■ **Task statement**
Only one stretch of the data is wanted: the line containing "Connexion (729, 105)", the line containing "12 AI Stocks", and every line between them, copied exactly.

──────── Data for this exercise ────────

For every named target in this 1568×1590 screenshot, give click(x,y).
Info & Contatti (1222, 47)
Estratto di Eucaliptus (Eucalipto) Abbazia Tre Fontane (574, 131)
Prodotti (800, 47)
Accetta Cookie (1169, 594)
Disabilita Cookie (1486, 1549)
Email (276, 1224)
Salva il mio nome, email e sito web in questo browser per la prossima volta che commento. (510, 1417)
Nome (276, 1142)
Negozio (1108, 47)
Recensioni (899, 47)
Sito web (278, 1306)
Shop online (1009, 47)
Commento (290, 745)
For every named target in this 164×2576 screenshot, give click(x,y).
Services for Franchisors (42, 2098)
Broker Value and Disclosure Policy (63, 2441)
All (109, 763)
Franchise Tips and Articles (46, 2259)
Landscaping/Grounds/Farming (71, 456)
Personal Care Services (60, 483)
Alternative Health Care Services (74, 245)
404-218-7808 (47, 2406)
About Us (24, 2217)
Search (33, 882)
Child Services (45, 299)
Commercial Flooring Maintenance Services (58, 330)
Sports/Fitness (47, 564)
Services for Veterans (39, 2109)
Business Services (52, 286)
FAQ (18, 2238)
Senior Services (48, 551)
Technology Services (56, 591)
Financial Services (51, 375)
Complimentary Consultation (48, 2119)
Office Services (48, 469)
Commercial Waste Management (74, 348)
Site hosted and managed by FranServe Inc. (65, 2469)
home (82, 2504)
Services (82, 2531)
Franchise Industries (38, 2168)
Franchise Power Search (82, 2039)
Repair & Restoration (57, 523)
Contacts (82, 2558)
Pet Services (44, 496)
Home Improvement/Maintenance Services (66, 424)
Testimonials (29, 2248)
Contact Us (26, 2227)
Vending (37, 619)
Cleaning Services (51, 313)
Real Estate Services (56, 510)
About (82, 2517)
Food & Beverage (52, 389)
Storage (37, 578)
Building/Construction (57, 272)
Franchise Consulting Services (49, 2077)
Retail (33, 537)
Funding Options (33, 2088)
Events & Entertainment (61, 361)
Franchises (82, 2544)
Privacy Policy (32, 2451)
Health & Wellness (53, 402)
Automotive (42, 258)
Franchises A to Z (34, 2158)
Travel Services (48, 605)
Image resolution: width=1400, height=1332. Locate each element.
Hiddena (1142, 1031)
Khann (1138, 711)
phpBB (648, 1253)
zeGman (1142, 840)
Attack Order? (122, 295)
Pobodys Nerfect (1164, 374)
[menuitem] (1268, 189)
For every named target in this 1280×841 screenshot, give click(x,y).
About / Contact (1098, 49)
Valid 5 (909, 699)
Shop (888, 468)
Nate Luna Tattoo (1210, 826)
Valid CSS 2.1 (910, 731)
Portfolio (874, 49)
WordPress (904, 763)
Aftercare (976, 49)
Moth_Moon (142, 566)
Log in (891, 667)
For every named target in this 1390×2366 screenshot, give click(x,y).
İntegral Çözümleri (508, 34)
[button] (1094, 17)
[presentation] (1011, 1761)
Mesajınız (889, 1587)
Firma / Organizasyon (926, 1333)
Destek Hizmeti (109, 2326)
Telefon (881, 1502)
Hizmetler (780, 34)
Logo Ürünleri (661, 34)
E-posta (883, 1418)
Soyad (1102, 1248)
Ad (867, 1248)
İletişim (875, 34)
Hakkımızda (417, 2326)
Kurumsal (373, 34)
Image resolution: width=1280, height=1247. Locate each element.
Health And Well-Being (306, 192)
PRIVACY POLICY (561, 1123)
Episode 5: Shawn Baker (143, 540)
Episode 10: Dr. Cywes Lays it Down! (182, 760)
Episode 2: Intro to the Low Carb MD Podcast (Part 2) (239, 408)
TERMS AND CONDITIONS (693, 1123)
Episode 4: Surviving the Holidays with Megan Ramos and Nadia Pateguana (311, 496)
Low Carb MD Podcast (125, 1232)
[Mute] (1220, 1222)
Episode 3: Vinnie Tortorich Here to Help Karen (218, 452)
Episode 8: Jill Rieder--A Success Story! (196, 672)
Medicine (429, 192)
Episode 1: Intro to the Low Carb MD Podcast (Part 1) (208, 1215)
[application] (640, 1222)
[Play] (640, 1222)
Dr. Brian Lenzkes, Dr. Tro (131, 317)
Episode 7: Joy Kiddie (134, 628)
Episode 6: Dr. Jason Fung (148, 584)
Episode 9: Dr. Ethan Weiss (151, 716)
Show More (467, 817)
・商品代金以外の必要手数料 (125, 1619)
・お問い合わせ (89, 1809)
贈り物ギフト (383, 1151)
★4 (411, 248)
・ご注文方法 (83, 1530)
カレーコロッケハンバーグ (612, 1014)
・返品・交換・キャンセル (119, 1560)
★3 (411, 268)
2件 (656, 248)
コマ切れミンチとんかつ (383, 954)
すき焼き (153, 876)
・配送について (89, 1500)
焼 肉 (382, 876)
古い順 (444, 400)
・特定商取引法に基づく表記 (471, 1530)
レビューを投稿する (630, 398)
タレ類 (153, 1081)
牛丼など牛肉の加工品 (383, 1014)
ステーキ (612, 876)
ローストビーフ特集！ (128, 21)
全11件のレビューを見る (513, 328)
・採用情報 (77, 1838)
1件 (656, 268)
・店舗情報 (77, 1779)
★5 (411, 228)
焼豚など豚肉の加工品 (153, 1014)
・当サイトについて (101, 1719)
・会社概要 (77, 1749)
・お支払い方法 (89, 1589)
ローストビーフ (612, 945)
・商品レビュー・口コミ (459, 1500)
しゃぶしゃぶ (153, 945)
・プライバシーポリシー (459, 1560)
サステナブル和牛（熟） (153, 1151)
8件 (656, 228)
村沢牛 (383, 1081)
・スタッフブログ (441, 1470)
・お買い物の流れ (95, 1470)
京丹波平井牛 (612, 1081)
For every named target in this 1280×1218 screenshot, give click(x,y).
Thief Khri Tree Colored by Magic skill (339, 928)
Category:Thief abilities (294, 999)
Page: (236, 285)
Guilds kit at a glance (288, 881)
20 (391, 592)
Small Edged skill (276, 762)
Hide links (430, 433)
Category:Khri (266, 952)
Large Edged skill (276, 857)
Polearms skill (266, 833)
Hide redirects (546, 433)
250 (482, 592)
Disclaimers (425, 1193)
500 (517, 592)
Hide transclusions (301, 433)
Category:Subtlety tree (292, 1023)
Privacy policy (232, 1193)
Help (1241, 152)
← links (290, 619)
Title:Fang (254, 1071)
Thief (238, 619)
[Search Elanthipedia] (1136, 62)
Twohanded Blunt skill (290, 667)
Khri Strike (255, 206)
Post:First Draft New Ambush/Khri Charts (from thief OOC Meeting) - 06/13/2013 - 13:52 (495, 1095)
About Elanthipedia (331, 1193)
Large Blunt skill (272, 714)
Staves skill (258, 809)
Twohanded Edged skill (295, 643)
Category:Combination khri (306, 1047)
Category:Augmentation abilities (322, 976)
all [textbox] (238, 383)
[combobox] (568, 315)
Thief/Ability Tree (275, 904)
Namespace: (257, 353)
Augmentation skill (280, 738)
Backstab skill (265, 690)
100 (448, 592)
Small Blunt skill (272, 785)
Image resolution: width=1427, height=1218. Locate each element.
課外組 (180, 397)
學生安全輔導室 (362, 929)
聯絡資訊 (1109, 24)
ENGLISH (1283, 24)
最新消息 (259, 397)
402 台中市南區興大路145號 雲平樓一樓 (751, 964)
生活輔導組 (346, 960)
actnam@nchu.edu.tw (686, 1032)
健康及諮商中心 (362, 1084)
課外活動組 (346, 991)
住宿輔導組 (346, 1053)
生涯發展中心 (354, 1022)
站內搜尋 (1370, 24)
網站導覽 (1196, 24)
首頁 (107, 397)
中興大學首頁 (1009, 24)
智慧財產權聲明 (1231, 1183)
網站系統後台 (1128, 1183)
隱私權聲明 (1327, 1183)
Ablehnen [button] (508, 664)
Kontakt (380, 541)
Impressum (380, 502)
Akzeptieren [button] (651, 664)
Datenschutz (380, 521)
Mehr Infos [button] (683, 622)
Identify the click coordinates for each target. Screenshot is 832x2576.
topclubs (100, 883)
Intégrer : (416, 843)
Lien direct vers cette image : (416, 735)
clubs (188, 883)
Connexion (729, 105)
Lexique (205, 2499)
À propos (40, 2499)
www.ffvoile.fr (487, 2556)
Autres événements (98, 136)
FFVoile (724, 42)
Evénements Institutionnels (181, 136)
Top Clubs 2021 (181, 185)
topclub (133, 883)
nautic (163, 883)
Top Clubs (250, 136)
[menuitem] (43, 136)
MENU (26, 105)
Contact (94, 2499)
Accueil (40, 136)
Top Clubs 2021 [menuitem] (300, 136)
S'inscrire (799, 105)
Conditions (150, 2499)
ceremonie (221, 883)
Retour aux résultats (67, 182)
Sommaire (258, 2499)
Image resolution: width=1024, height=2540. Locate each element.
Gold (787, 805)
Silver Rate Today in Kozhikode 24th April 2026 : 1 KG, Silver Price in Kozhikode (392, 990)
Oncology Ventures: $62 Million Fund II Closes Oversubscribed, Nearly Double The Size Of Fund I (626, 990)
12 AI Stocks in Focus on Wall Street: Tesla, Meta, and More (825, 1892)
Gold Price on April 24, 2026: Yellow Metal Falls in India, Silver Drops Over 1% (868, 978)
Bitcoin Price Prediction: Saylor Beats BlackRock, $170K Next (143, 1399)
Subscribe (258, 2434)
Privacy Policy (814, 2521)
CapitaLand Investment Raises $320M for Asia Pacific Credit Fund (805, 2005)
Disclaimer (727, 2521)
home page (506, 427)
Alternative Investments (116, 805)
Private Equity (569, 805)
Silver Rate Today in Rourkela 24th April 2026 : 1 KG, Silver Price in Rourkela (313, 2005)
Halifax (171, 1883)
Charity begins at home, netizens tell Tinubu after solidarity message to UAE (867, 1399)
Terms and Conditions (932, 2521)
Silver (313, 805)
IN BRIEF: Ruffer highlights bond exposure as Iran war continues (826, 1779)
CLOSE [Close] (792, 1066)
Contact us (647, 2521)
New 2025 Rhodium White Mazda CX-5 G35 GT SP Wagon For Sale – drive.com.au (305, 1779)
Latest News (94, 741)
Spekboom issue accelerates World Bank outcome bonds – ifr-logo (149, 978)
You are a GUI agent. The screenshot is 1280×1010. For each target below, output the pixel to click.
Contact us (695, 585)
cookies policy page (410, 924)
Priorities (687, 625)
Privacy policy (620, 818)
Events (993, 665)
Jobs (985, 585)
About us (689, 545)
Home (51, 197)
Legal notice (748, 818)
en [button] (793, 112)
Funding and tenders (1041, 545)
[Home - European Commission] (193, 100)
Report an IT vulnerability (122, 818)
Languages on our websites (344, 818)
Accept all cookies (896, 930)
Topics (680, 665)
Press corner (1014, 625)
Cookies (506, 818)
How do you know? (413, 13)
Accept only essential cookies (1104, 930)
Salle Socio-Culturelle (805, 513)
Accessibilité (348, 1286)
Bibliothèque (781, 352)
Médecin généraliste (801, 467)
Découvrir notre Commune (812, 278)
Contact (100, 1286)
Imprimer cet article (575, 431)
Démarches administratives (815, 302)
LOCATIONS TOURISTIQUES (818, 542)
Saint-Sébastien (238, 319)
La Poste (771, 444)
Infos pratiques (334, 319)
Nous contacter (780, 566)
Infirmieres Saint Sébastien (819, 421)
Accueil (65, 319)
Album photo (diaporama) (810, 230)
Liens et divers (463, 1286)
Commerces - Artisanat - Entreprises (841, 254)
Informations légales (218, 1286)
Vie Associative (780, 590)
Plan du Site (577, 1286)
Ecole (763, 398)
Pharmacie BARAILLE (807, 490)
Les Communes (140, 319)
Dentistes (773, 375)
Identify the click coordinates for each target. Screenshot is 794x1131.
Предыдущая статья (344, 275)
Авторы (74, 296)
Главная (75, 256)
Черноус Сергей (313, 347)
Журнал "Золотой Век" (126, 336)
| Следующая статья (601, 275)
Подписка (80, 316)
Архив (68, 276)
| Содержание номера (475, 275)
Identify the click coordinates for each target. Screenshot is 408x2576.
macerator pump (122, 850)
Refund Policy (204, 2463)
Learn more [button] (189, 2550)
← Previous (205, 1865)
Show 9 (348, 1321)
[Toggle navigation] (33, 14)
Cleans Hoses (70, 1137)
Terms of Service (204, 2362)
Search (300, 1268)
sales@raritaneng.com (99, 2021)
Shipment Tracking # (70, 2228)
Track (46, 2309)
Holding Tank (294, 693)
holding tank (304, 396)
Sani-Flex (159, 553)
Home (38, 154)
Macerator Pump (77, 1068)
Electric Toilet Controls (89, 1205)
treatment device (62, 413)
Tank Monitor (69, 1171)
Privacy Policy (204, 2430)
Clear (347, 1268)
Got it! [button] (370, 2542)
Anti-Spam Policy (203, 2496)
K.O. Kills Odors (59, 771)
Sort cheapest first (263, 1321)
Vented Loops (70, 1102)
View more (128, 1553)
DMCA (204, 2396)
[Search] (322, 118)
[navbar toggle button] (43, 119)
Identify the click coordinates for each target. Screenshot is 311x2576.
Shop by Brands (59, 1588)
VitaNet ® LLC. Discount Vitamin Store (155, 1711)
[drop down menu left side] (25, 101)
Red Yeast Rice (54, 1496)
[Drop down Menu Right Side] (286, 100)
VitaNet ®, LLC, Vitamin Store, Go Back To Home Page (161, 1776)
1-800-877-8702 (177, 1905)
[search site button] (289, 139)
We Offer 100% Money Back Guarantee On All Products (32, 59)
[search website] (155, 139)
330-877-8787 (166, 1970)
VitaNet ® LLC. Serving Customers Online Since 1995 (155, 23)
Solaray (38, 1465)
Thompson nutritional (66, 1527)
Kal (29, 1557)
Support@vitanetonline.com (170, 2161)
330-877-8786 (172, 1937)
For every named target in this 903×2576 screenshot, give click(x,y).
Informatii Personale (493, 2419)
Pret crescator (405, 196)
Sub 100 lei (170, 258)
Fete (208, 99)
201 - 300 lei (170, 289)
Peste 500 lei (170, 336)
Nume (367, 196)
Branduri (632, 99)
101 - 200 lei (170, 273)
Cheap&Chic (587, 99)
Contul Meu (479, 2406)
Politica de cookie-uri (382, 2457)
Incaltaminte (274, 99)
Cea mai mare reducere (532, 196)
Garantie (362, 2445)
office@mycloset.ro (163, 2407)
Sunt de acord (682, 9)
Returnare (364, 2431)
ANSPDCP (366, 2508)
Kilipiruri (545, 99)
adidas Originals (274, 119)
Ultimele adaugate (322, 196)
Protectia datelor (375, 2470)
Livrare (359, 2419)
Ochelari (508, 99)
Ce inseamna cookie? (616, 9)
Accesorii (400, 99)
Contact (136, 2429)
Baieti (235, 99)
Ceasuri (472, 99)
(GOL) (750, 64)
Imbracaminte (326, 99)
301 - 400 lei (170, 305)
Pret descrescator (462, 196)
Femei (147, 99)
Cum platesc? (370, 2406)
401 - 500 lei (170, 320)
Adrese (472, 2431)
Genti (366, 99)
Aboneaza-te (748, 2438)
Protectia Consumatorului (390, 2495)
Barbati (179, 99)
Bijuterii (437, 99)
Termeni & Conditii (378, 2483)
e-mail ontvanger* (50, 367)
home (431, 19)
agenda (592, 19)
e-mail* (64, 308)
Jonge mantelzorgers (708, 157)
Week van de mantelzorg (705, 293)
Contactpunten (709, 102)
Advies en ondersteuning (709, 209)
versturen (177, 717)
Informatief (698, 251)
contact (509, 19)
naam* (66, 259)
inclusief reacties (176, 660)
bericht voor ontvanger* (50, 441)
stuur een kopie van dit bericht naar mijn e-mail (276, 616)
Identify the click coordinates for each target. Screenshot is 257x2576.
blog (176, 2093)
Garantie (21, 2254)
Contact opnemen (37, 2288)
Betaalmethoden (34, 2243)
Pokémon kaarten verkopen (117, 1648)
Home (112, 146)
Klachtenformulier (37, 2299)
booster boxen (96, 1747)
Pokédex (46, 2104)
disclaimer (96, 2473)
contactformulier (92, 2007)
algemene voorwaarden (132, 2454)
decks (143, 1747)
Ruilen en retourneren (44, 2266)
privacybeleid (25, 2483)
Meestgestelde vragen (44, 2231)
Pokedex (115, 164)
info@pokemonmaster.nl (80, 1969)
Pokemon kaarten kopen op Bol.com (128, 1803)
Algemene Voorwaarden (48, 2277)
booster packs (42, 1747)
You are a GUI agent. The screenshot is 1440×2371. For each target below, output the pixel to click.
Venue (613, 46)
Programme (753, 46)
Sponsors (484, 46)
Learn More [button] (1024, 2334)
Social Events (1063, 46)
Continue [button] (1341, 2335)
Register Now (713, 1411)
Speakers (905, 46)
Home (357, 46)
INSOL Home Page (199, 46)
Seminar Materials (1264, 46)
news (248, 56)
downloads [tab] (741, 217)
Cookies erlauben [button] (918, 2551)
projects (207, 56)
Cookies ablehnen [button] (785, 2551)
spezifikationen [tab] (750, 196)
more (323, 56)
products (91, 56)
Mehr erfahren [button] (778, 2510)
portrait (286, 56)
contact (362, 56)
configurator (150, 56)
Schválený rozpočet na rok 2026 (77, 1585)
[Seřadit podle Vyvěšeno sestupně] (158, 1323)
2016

────────

■ **Solution to this problem**
Connexion (729, 105)
Lexique (205, 2499)
À propos (40, 2499)
www.ffvoile.fr (487, 2556)
Autres événements (98, 136)
FFVoile (724, 42)
Evénements Institutionnels (181, 136)
Top Clubs 2021 (181, 185)
topclub (133, 883)
nautic (163, 883)
Top Clubs (250, 136)
[menuitem] (43, 136)
MENU (26, 105)
Contact (94, 2499)
Accueil (40, 136)
Top Clubs 2021 [menuitem] (300, 136)
S'inscrire (799, 105)
Conditions (150, 2499)
ceremonie (221, 883)
Retour aux résultats (67, 182)
Sommaire (258, 2499)
Image resolution: width=1024, height=2540. Locate each element.
Gold (787, 805)
Silver Rate Today in Kozhikode 24th April 2026 : 1 KG, Silver Price in Kozhikode (392, 990)
Oncology Ventures: $62 Million Fund II Closes Oversubscribed, Nearly Double The Size Of Fund I (626, 990)
12 AI Stocks in Focus on Wall Street: Tesla, Meta, and More (825, 1892)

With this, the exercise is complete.